Brent started. Nobody had mentioned that to him. Yet he might have thought of it himself—of course there must be a new Mayor of Hathelsborough.

"Gad! I hope it'll not be one of the old gang!" he muttered. "If it is–"

But by noon next day he heard that the old gang had triumphed. Mr. Alderman Crood was elected Mayor of Hathelsborough by a majority of two votes. A couple of the wobblers on the Council had given way at the last moment and thrown in their lot with the reactionary, let-things-alone party.

"Never mind! I'll win my election," said Brent. "The future is with me."

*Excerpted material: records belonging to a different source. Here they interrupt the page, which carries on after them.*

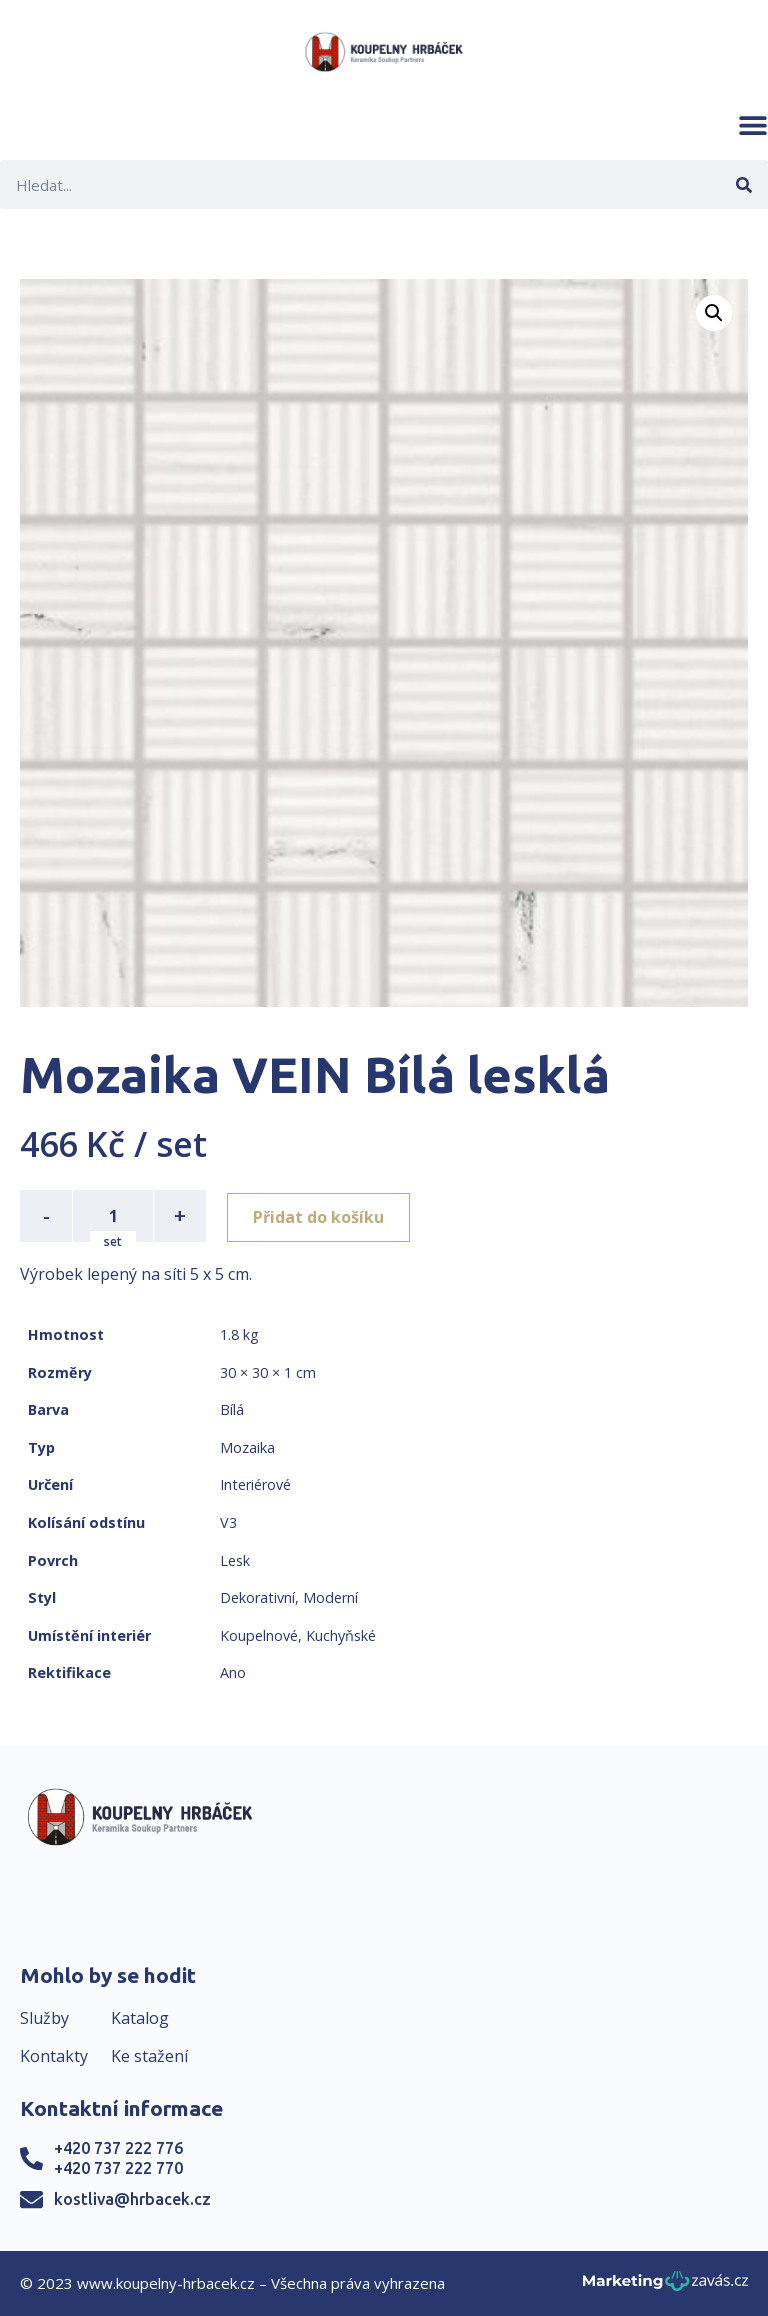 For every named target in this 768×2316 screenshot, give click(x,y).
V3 (228, 1522)
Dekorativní (257, 1597)
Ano (233, 1672)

He set to work, in strenuous fashion, to enlist the favours of the Castle Ward electorate. All day, from early morning until late at night, he was cultivating the acquaintance of the burgesses. He had little time for any other business than this—there were but ten days before the election. But now and then he visited the police station and interviewed Hawthwaite; and at each visit he found the superintendent becoming increasingly reserved and mysterious in manner. Hawthwaite would say nothing definite, but he dropped queer hints about certain things that he had up his sleeve, to be duly produced at the adjourned inquest. As to what they were, he remained resolutely silent, even to Brent.